City Purchasing Policy
The City's purchasing policy must be followed in order to comply with the State of Minnesota
purchasing and contracting statutes. Vendor quotes shall be received, if required by policy, and the
contract shall be awarded to the lowest responsible bidder. Invoices paid by the City must be billed to
the City of Hutchinson and not another entity.
Public Purpose Expenditures
The City expenditure made on behalf of the Other Entity must meet a "public purpose", defined by the
Minnesota Supreme Court as meeting all of the following:
1) The activity will benefit the community as a body.
2) The activity directly relates to the function of government.
3) The activity does not have, as its primary objective, the benefit of a private interest.
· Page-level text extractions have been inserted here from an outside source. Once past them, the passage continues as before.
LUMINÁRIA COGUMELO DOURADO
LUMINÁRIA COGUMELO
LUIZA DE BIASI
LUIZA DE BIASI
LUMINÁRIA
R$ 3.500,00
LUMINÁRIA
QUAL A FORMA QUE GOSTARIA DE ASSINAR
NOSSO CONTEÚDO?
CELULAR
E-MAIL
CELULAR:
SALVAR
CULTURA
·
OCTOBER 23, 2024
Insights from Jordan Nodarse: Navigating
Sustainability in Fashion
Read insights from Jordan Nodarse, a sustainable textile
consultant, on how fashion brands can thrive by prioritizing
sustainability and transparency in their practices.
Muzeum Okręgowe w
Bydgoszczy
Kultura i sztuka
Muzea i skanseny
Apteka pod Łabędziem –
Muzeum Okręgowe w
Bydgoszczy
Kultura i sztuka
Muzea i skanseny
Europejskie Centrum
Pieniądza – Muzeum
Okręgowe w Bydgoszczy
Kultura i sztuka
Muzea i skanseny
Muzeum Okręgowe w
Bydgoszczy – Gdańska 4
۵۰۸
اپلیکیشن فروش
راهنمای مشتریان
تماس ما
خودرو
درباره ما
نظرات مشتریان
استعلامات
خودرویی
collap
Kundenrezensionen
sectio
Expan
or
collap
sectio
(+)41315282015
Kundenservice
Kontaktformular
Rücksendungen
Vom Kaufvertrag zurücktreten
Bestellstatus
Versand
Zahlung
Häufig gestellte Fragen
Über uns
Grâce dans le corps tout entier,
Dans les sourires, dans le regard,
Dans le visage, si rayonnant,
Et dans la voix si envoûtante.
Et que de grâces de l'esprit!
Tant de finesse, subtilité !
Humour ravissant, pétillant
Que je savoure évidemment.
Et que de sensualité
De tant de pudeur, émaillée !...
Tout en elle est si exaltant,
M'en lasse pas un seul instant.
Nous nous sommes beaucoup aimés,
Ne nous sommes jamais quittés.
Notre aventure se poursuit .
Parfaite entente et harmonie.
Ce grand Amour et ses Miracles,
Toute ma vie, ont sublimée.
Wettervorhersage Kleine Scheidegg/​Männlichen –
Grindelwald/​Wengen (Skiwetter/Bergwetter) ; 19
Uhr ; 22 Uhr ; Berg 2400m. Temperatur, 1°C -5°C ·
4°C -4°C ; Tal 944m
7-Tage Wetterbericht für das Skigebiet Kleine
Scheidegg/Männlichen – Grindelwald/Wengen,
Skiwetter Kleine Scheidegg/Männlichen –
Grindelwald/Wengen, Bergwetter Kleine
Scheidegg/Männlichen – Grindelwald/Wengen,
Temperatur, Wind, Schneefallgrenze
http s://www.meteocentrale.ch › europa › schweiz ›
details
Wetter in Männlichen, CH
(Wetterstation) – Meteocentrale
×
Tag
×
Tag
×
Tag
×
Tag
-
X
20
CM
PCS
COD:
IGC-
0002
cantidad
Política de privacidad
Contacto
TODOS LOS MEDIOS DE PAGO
The Minnesota Supreme Court further clarifies that activities that promote the following objectives for
the benefit of all the city's residents further a public purpose:
• Public Health
• Safety
• General welfare
• Security
• Prosperity
• Contentment
Donations
Donations related to a project with the City serving as fiscal agent shall be made directly to the City of
Hutchinson. The Hutchinson City Council shall formally accept all donations by resolution prior to
those funds being used for the designated purpose.
Grants
The Other Entity shall be responsible for the preparation of all grant documentation and grant
compliance, including reporting requirements. The City shall, upon request from the Other Entity,
supply supporting documentation or reports related to transactions incurred within the City's financial
system.
Other
The City shall not expend funds in excess of donations or grant proceeds received without City
Council or City Administrator approval.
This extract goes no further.